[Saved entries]
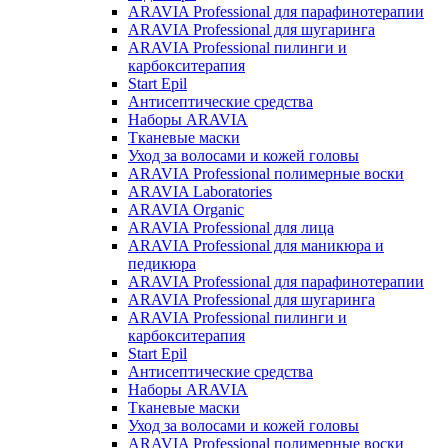
ARAVIA Professional для парафинотерапии
ARAVIA Professional для шугаринга
ARAVIA Professional пилинги и
карбокситерапия
Start Epil
Антисептические средства
Наборы ARAVIA
Тканевые маски
Уход за волосами и кожей головы
ARAVIA Professional полимерные воски
ARAVIA Laboratories
ARAVIA Organic
ARAVIA Professional для лица
ARAVIA Professional для маникюра и
педикюра
ARAVIA Professional для парафинотерапии
ARAVIA Professional для шугаринга
ARAVIA Professional пилинги и
карбокситерапия
Start Epil
Антисептические средства
Наборы ARAVIA
Тканевые маски
Уход за волосами и кожей головы
ARAVIA Professional полимерные воски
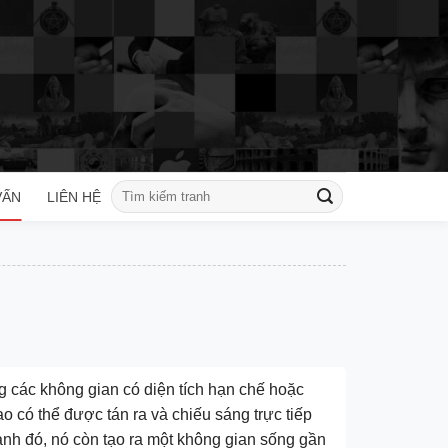
Tìm
VẤN
LIÊN HỆ
kiếm:
ong các không gian có diện tích hạn chế hoặc
 có thể được tán ra và chiếu sáng trực tiếp
ạnh đó, nó còn tạo ra một không gian sống gần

**EXERCISE GOAL:**
What is needed here is an exact transcript of the data above, pictures excluded.

**ANSWER FOR THE TASK:**
ARAVIA Professional для парафинотерапии
ARAVIA Professional для шугаринга
ARAVIA Professional пилинги и
карбокситерапия
Start Epil
Антисептические средства
Наборы ARAVIA
Тканевые маски
Уход за волосами и кожей головы
ARAVIA Professional полимерные воски
ARAVIA Laboratories
ARAVIA Organic
ARAVIA Professional для лица
ARAVIA Professional для маникюра и
педикюра
ARAVIA Professional для парафинотерапии
ARAVIA Professional для шугаринга
ARAVIA Professional пилинги и
карбокситерапия
Start Epil
Антисептические средства
Наборы ARAVIA
Тканевые маски
Уход за волосами и кожей головы
ARAVIA Professional полимерные воски
Tìm
VẤN
LIÊN HỆ
kiếm:
ong các không gian có diện tích hạn chế hoặc
 có thể được tán ra và chiếu sáng trực tiếp
ạnh đó, nó còn tạo ra một không gian sống gần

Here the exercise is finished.